TASK PROMPT: From the entries below, tally how many lines contain "Introducer" and report only that figure.

DATA RECORDS:
____
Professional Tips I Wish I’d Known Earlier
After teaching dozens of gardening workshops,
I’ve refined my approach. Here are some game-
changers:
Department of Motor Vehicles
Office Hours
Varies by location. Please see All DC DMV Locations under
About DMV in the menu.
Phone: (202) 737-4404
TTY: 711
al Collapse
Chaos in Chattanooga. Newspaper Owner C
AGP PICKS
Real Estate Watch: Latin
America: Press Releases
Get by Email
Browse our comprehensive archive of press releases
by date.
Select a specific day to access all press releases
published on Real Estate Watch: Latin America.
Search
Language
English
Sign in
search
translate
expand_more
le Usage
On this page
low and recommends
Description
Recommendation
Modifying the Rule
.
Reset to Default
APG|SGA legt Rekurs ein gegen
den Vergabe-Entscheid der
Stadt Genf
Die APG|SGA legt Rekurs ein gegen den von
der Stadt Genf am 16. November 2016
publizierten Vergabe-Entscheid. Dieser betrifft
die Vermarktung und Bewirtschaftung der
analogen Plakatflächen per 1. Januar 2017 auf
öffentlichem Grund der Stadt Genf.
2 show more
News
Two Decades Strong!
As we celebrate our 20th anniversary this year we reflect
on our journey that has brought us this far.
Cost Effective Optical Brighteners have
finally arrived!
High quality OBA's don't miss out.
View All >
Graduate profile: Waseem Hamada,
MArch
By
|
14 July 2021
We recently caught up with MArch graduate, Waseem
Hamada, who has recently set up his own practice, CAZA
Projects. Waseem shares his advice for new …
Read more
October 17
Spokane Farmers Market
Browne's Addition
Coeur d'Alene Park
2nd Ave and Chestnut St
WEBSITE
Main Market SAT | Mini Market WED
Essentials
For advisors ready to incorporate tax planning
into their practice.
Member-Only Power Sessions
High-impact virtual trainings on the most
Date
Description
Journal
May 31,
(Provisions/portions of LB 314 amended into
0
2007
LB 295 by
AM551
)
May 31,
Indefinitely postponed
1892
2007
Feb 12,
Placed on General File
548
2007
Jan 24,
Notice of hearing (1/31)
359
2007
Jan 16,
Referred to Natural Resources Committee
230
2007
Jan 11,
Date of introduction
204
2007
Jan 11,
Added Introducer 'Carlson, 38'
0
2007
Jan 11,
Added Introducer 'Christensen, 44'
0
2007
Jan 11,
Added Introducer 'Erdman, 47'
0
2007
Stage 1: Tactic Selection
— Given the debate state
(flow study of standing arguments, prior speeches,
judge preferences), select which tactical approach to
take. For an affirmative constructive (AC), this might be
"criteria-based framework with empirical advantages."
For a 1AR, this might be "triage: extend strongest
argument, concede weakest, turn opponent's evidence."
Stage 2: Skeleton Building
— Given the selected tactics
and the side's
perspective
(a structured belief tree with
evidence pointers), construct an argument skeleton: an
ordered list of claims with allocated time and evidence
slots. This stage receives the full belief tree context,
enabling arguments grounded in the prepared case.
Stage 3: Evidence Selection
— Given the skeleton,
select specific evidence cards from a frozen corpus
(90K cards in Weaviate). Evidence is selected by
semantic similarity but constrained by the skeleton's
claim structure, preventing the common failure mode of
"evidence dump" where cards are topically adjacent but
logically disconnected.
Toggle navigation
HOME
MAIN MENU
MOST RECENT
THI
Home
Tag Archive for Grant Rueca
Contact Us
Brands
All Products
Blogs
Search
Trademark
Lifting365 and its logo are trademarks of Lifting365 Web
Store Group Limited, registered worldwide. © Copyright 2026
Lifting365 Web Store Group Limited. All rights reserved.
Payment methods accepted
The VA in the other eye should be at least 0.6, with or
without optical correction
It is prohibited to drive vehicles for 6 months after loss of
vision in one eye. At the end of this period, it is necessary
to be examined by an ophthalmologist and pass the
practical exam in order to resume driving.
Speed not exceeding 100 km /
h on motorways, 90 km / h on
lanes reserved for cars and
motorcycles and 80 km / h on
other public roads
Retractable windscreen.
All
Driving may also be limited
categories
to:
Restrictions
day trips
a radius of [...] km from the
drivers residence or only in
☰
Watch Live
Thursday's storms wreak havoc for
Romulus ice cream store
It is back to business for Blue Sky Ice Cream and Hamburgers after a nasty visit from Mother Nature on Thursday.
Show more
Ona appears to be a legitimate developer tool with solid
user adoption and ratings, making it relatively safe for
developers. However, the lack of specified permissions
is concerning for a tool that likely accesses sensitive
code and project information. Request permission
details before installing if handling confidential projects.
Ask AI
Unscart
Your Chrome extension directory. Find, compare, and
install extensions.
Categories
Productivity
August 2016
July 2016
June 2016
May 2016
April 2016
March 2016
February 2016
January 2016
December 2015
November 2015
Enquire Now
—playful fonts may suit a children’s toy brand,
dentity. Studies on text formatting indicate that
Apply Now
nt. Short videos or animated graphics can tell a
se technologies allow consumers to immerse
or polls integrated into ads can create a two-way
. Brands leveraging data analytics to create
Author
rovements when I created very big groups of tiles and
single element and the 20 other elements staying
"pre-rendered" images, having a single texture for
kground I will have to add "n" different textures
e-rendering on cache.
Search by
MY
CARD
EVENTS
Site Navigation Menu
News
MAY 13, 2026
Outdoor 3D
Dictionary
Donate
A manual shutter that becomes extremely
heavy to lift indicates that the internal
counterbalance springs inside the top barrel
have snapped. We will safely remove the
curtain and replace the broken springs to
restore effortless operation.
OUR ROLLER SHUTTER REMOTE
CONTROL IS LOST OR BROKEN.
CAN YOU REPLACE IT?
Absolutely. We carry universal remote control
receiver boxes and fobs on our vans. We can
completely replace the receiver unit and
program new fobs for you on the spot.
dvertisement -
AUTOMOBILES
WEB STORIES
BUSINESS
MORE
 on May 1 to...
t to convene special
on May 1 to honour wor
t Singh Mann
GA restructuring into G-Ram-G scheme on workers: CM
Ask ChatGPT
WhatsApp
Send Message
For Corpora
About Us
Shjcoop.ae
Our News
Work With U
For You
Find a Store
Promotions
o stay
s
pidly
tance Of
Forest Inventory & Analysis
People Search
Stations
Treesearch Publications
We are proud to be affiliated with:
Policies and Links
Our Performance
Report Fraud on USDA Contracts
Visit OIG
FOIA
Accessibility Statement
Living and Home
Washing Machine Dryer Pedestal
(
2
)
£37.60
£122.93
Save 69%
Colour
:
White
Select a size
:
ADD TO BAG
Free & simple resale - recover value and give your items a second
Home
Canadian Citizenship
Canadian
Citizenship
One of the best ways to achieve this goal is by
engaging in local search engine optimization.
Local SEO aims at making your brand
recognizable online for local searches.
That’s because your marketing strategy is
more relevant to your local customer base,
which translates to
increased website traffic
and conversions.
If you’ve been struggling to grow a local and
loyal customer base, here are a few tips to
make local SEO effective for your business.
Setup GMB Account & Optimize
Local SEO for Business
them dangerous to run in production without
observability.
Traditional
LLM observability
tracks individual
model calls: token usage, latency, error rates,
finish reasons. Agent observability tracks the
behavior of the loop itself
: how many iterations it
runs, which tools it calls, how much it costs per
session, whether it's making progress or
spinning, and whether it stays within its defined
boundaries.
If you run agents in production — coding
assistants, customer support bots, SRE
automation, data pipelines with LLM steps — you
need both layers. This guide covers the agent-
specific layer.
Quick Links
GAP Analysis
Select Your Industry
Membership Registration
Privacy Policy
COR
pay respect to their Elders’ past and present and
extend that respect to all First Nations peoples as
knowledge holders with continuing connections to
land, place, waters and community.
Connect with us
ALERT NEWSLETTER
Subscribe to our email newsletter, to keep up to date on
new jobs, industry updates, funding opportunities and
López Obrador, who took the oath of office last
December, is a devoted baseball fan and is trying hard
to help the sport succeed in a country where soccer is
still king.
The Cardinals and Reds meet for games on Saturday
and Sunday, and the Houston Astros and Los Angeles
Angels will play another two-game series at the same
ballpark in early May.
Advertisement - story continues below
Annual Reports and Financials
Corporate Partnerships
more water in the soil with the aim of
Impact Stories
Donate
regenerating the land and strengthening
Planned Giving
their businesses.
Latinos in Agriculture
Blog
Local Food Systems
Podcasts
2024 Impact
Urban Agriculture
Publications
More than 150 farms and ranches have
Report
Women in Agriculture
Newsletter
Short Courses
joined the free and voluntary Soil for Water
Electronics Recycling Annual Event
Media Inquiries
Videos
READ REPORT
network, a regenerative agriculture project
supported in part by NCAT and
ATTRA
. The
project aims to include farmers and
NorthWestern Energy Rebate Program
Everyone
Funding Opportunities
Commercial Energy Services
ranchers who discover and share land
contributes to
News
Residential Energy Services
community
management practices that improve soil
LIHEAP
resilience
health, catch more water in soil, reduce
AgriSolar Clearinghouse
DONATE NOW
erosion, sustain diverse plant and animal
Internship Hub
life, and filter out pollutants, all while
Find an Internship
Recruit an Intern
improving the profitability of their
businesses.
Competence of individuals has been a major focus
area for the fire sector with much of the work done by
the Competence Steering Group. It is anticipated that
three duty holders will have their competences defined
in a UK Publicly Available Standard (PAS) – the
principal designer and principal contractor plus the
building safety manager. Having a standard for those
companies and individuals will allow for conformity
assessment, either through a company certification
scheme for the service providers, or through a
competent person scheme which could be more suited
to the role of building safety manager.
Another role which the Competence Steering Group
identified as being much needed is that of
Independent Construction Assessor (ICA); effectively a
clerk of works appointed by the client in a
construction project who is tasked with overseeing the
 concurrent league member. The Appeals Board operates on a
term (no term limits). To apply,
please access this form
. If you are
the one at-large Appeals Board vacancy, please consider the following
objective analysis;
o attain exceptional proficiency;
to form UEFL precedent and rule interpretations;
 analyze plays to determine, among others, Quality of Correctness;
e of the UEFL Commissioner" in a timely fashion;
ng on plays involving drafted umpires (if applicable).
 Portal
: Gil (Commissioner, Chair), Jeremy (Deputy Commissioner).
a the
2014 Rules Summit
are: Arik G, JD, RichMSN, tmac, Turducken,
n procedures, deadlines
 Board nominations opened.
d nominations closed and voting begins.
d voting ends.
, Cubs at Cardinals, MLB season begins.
____
RESULT FOR THIS TASK: 3